Abstract: Generative large language models are seeing an explosion of use in the social sciences, driven by their accessibility, easy of use, and capacity for application to an unprecedented range of tasks. However, the accessibility of LLMs obscures the fact that there are a range of important decisions that must be made when using them, and these decisions can dramatically affect output. Further, many of these decisions are gated off from users in commercial chat interfaces, and other features of these interfaces (e.g., the chat context) lead to erroneous mental models of how LLMs “work”. In this talk, I will describe some of these issues, as well as other pitfalls related to the use and interpretation of language models applied to social science research questions. In particular, I will describe examples from two use cases of language models: to model cognitive dissonance effects, and to act as stand-ins for human participants. I will describe how we can more rigorously and systematically apply and evaluate LLMs in research.

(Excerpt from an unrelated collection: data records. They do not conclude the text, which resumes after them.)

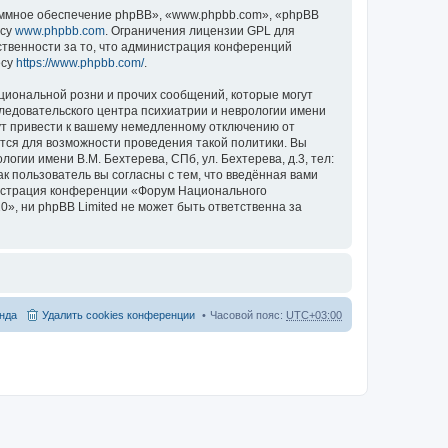
ммное обеспечение phpBB», «www.phpbb.com», «phpBB
есу
www.phpbb.com
. Ограничения лицензии GPL для
ственности за то, что администрация конференций
есу
https://www.phpbb.com/
.
циональной розни и прочих сообщений, которые могут
ледовательского центра психиатрии и неврологии имени
гут привести к вашему немедленному отключению от
ются для возможности проведения такой политики. Вы
гии имени В.М. Бехтерева, СПб, ул. Бехтерева, д.3, тел:
к пользователь вы согласны с тем, что введённая вами
нистрация конференции «Форум Национального
20», ни phpBB Limited не может быть ответственна за
нда
Удалить cookies конференции
Часовой пояс:
UTC+03:00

Bio: I am a meta-scientist working at the University of Bern, Switzerland, currently a visiting scholar at University of Oxford, UK. Before this, I spent several years working as a postdoc and PhD student in psychology at Ghent University, Belgium. I am the developer of RegCheck (https://regcheck.app) and other research trustworthiness assessment tools, and am more generally interested in forensic metascience and the use of large language models in research.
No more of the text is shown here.